Rollover an Inherited IRA – Nonspouses

Many people think that you can roll an inherited IRA fund into your own IRA, but this is not the case for nonspouses. When your friend or relative dies leaving his IRA to you, the very first thing you must do is transfer the account's assets into a new IRA held in your name. This account is called an "inherited IRA" or a "beneficiary IRA."

It's important to get the titling of this account right otherwise the account might get confused with your personal IRA and result in a whopping tax bill. The deceased's name must appear in the account alongside your own name as beneficiary, and it should also be clear that the account is an inherited IRA. For example, you might name your account "Uncle John Doe (Deceased 6/12/2018), IRA, FBO Lucky Louise Little, Beneficiary." FBO means "for the benefit of."
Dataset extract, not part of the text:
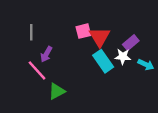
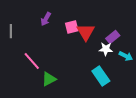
gray line: (31, 32) -> (11, 31), moved
purple arrow: (46, 54) -> (46, 19), moved
cyan rectangle: (103, 61) -> (101, 76), moved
Inherited IRA Rollover Rules

Once the inherited IRA is set up, the account custodian will arrange for the inherited assets to be transferred from the original owner's IRA directly to your inherited IRA. There are no taxes or penalties associated with a direct rollover performed in this manner.

It is strictly forbidden to do a 60-day "indirect" rollover for nonspouses. An indirect rollover occurs when the money is handed to you personally, and you become responsible for transferring the money from the old account to the new one within a 60-day window. If you miss the deadline, then taxes are immediately due on the distribution along with an early withdrawal penalty of 10 percent if you are younger than 59 1/2.

A nonspouse beneficiary cannot do this type of rollover under any circumstances. If you did make the mistake of withdrawing the funds from the deceased's account, they would immediately become taxable. You would not be permitted to roll the distribution into an inherited IRA, and you would not be permitted to put the money back into the old IRA. Once the money's out, it's out, and with potentially disastrous tax consequences.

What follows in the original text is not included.